(Stored data)
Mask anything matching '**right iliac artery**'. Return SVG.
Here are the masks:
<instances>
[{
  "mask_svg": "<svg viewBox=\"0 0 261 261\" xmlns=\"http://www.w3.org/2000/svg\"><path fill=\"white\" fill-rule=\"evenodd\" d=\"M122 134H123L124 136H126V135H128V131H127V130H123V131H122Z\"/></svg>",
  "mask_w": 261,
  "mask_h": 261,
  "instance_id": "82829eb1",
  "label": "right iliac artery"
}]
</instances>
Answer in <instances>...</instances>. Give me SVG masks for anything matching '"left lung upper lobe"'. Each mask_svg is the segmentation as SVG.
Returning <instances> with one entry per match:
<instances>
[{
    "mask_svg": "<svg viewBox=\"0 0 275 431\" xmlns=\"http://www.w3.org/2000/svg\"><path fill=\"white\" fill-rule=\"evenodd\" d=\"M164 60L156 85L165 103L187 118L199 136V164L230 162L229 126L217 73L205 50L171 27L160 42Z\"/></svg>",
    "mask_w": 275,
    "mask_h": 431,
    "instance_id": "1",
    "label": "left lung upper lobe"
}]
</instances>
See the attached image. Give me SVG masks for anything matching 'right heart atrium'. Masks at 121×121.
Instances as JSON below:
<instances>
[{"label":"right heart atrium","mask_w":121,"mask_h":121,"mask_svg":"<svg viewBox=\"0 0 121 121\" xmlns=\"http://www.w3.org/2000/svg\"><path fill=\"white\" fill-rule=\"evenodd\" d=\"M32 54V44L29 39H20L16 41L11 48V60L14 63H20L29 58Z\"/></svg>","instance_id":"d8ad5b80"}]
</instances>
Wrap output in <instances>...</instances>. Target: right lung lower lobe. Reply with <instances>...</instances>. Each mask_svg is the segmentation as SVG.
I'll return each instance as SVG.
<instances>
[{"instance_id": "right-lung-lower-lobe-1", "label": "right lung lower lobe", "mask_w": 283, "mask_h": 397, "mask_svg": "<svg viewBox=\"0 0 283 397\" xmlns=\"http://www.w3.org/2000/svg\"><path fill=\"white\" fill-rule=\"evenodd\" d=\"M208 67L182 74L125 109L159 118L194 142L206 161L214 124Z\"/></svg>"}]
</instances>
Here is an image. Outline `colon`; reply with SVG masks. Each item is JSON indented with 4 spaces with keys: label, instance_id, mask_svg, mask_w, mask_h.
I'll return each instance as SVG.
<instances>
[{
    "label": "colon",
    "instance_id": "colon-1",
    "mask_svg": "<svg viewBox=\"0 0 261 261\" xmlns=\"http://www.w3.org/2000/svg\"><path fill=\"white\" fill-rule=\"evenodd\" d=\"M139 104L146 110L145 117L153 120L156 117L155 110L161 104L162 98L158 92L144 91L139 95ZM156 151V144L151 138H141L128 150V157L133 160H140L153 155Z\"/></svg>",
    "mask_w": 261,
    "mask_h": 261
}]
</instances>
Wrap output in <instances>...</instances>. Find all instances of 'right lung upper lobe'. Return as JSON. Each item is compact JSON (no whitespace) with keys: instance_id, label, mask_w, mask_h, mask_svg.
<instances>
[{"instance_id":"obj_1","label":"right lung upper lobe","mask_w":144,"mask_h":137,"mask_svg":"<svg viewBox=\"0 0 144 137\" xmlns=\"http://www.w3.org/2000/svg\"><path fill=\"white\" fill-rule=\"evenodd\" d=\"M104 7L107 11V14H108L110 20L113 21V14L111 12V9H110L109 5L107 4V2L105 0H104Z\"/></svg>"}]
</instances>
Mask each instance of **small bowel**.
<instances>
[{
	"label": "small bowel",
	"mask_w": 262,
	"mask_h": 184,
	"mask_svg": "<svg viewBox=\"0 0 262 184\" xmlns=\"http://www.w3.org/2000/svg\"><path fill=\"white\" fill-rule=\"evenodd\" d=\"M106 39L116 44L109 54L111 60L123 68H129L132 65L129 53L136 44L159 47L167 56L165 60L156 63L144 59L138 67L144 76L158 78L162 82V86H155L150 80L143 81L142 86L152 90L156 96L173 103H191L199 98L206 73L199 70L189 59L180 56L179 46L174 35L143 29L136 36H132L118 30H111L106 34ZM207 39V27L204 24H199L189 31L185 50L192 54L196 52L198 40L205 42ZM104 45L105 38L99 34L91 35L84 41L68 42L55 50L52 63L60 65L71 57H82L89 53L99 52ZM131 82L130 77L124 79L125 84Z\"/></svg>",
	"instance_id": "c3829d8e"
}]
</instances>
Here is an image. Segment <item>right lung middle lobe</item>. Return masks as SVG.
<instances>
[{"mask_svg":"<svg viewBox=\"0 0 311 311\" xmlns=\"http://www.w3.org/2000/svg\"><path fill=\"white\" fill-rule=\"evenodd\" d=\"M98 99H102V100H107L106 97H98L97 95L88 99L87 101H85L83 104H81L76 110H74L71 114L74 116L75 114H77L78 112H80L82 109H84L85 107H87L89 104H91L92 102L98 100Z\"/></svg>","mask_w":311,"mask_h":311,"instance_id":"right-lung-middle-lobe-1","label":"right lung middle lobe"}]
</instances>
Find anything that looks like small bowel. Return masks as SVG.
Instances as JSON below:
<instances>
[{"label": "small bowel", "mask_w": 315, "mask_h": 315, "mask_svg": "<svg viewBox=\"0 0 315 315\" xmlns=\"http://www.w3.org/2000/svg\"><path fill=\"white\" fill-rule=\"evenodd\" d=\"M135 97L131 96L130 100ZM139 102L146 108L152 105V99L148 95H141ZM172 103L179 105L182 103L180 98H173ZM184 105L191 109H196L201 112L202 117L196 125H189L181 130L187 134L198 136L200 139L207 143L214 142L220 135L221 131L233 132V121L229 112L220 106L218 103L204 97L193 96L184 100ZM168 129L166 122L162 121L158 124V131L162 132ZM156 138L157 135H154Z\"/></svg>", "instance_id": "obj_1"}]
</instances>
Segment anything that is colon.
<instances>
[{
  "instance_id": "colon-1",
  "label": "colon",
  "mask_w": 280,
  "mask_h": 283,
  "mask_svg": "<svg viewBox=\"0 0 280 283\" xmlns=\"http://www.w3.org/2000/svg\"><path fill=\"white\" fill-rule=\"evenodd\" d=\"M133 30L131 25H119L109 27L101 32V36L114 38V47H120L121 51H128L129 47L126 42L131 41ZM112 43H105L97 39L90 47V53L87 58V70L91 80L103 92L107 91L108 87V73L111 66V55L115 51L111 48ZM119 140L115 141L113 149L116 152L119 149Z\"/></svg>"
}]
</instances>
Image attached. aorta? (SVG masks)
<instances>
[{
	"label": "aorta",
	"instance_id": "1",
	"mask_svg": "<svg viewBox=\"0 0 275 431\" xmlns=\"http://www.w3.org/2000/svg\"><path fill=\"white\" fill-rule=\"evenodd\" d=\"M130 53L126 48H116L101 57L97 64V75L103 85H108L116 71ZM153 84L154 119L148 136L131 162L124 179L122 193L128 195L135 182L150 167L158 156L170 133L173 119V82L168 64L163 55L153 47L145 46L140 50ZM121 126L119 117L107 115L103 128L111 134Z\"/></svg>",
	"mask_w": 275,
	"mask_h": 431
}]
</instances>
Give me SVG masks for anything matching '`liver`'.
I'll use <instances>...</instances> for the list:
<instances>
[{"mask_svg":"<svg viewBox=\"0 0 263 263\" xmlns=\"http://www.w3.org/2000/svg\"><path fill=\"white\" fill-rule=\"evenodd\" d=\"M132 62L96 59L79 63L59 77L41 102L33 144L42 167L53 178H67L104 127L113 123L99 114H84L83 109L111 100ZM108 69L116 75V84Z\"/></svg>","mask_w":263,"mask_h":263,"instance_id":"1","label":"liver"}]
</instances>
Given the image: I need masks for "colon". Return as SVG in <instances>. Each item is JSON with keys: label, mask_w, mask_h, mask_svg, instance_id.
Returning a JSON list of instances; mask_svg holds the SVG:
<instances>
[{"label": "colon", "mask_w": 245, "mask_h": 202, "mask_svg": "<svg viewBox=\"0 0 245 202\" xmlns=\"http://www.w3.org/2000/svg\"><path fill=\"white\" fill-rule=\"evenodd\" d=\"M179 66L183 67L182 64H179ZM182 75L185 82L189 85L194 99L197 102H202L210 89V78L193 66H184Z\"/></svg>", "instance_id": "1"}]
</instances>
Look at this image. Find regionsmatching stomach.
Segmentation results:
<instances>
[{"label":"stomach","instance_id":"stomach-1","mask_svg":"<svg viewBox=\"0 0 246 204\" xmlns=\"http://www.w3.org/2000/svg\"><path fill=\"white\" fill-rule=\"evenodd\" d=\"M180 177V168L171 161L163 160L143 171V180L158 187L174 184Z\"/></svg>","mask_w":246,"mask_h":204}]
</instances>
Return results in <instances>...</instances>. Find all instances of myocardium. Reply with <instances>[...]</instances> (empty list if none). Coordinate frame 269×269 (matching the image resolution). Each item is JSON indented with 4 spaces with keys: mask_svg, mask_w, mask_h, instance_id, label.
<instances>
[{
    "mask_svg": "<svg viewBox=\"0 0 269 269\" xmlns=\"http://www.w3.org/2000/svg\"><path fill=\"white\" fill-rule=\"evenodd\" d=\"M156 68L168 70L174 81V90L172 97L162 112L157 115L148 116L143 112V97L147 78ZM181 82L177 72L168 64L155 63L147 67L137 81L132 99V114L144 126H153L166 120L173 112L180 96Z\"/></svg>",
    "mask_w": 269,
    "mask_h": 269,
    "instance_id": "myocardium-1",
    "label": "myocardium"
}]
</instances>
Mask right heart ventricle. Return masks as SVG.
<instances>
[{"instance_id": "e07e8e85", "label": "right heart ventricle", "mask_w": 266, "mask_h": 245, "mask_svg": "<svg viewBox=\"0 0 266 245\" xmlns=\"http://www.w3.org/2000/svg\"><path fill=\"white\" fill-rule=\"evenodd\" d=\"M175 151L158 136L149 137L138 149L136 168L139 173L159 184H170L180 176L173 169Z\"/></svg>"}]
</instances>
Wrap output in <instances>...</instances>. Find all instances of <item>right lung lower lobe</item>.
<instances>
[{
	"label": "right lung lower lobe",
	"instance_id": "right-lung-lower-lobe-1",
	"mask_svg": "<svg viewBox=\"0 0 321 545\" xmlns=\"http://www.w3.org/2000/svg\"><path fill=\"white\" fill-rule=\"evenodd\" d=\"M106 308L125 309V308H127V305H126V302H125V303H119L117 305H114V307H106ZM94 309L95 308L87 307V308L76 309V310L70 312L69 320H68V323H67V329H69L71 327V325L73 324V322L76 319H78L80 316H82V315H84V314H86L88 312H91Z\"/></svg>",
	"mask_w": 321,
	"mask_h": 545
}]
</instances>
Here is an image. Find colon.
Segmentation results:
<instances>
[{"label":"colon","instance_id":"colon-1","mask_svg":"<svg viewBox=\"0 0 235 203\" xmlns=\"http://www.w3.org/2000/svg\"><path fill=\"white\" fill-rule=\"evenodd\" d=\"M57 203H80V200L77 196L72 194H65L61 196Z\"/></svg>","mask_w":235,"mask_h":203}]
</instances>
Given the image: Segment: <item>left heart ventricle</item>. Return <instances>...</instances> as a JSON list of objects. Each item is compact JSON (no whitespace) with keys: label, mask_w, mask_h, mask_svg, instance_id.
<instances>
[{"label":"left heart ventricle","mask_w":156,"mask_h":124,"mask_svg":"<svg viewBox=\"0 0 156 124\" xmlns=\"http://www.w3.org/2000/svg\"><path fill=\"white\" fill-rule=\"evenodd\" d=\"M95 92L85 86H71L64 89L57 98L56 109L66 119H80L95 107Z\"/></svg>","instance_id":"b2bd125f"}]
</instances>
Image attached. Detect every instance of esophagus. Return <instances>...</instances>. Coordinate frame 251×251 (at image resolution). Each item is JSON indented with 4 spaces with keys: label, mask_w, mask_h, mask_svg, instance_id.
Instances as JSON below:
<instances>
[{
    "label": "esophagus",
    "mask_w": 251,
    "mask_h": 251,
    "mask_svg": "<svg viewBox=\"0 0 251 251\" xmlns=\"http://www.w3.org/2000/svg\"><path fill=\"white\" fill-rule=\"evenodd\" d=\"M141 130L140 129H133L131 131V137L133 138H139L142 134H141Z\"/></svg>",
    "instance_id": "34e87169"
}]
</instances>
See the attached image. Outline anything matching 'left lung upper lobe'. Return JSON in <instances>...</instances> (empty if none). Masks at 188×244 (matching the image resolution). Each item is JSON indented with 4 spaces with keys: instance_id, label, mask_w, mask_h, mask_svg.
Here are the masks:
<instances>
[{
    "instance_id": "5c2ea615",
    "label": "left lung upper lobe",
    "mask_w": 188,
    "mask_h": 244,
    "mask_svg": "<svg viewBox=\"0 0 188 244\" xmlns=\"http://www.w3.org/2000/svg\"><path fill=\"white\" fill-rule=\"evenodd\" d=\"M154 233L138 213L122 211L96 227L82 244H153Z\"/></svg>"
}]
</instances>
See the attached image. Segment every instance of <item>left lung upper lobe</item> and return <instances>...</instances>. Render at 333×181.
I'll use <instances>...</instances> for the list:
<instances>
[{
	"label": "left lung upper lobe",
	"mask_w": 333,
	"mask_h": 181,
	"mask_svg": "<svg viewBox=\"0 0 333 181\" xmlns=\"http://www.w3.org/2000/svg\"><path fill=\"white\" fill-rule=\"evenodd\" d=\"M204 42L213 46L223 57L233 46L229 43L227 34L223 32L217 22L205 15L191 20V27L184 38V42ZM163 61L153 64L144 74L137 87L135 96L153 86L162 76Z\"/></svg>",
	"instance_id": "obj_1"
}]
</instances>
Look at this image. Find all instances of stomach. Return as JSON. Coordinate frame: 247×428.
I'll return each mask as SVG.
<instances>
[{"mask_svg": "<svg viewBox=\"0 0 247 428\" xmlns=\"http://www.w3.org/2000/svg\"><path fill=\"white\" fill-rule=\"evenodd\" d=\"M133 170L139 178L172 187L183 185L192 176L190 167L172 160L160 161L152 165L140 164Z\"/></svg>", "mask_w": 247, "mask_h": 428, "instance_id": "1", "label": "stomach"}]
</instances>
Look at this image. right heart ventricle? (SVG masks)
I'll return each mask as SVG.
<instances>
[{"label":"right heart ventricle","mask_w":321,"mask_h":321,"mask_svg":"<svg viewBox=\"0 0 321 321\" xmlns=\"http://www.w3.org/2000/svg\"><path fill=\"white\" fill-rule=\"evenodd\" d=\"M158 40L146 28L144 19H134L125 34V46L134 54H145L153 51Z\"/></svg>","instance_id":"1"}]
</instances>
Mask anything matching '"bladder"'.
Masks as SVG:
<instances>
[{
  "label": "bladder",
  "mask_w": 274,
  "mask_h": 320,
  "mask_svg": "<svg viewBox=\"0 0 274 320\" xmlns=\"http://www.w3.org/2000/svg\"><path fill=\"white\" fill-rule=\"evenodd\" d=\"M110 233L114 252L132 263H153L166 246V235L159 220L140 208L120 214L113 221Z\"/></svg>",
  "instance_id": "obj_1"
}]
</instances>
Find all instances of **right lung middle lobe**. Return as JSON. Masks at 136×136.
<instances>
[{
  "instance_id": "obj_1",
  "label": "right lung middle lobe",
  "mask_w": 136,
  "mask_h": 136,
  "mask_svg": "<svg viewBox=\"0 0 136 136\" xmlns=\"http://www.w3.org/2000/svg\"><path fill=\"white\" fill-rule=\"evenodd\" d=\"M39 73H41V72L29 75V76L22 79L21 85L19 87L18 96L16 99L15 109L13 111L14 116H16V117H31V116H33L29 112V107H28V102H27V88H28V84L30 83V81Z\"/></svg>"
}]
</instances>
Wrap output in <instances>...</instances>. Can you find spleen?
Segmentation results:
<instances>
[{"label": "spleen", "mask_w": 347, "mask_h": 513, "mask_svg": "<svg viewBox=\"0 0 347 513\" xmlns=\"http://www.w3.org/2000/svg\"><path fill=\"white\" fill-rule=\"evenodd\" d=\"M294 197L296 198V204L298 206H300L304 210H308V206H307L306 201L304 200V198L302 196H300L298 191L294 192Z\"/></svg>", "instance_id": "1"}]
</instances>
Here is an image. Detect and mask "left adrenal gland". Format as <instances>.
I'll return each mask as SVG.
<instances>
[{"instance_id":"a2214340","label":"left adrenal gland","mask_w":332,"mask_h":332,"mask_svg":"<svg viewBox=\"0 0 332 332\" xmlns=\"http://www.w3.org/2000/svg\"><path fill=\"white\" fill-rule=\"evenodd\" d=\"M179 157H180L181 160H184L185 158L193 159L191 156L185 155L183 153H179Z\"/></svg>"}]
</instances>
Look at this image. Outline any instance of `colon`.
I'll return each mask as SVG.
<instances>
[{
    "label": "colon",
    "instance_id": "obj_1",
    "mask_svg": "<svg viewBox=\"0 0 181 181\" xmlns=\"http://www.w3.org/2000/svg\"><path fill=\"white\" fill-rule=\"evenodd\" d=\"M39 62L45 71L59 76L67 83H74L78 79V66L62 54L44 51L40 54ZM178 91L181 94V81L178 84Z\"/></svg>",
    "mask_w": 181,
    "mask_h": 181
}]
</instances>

→ **PROBLEM TO WORK ON**: Reproduce exactly the lines from the one with "Wrap output in <instances>...</instances>. Can" through the last line of the entries, keeping both of those lines and nothing else.

→ **EXERCISE RESPONSE**:
Wrap output in <instances>...</instances>. Can you find spleen?
Segmentation results:
<instances>
[{"label": "spleen", "mask_w": 347, "mask_h": 513, "mask_svg": "<svg viewBox=\"0 0 347 513\" xmlns=\"http://www.w3.org/2000/svg\"><path fill=\"white\" fill-rule=\"evenodd\" d=\"M294 197L296 198V204L298 206H300L304 210H308V206H307L306 201L304 200V198L302 196H300L298 191L294 192Z\"/></svg>", "instance_id": "1"}]
</instances>
Here is an image. Detect and mask "left adrenal gland". Format as <instances>.
I'll return each mask as SVG.
<instances>
[{"instance_id":"a2214340","label":"left adrenal gland","mask_w":332,"mask_h":332,"mask_svg":"<svg viewBox=\"0 0 332 332\" xmlns=\"http://www.w3.org/2000/svg\"><path fill=\"white\" fill-rule=\"evenodd\" d=\"M179 157H180L181 160H184L185 158L193 159L191 156L185 155L183 153H179Z\"/></svg>"}]
</instances>
Look at this image. Outline any instance of `colon`.
I'll return each mask as SVG.
<instances>
[{
    "label": "colon",
    "instance_id": "obj_1",
    "mask_svg": "<svg viewBox=\"0 0 181 181\" xmlns=\"http://www.w3.org/2000/svg\"><path fill=\"white\" fill-rule=\"evenodd\" d=\"M39 62L45 71L59 76L67 83H74L78 79V66L62 54L44 51L40 54ZM178 91L181 94V81L178 84Z\"/></svg>",
    "mask_w": 181,
    "mask_h": 181
}]
</instances>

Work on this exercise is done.